A study was conducted recently in six villages of Patiala, Punjab on Stubble Burning and impacts on health.
- Pollution from stubble burning significantly reduced lung function and was particularly harmful to rural women.
- The concentrations of PM2.5, the category of unburnt carbon particles considered most harmful to respiratory health, was found to increase more than twice between the two phases, from 100 g/m3 to 250 g/m3.
- During the crop residue burning period, a two to three-fold increase was noted in most of the respiratory symptoms including wheezing, breathlessness on exertion, cough in morning, cough at night, skin rashes, runny nose or itchiness of eyes etc. across all age groups (10-60 years).
- The highest number of respiratory complaints were reported by the elderly population (>40-60) and the lowest in the younger age group(>10-18) during crop burning period.

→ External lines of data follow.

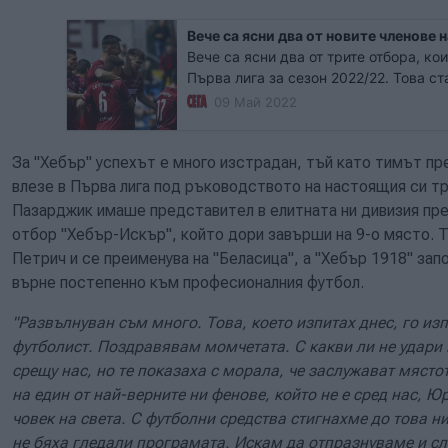
Вече са ясни два от новите членове 
Вече са ясни два от трите отбора, ко
Първа лига за сезон 2022/22. Това ст
"Септември" завърши 1:1 при гостува
09 Май 2022
(Своге) в XXXVI кръг на Втора лига.
За "Хебър" успехът е много изстрадан, тъй като тимът пр
влезе в Първа лига под ръководството на настоящия си т
Пазарджик имаше представител в елитната ни дивизия пре
отбор "Хебър-Искър", който дори завърши на 9-о място. Т
Петрич и се преименува на "Беласица", а "Хебър 1918" запо
върне постепенно към професионалния футбол.
"Развълнуван съм много. Това, което изпитах днес, го из
футболист. Поздравявам момчетата. С какви ли не удари 
срещу нас, но те показаха с морала, че заслужават място
на един от най-верните ни фенове, който не е сред нас, 
човек на света. С футболни средства стигнахме до това н
не бяха гледали програмата. Искам да отпразнуваме и сл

- There was decline in lung function with increase in PM2.5 concentration across all age groups even after controlling for several other exposure variables, such the influence of cooking fuel, ventilation, distance from road etc.
- It is a common practice followed by farmers to prepare fields for sowing of wheat in November as there is little time left between the harvesting of paddy and sowing of wheat.
- Stubble burning results in emission of harmful gases such carbon diaoxide, sulphur dioxide, nitrogen dioxide along with particulate matter.